Data supplied Block Start
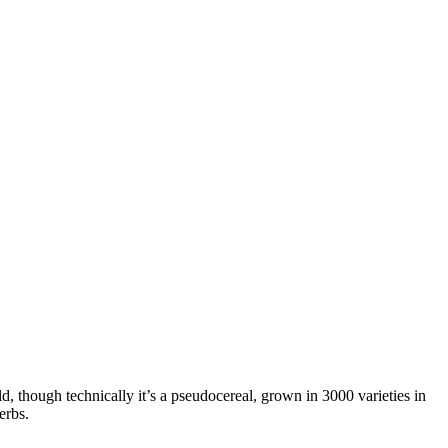
ld, though technically it’s a pseudocereal, grown in 3000 varieties in
erbs.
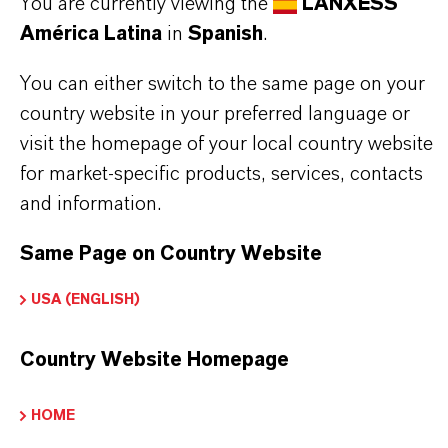
You are currently viewing the
LANXESS
Read more about Additin®antiwear
América Latina
in
Spanish
.
You can either switch to the same page on your
country website in your preferred language or
visit the homepage of your local country website
INFORMACIÓN SOBRE EL PRODUCTO
for market-specific products, services, contacts
and information.
Marca
ADDITIN®
Same Page on Country Website
USA (ENGLISH)
APLICACIONES DE LOS PRODUCTOS
Country Website Homepage
HOME
SINÓNIMOS DEL PRODUCTO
Data supplied Block End
Exercise:
Copy each line of the listing that contains the string "your".

Finished exercise:
You can either switch to the same page on your
country website in your preferred language or
visit the homepage of your local country website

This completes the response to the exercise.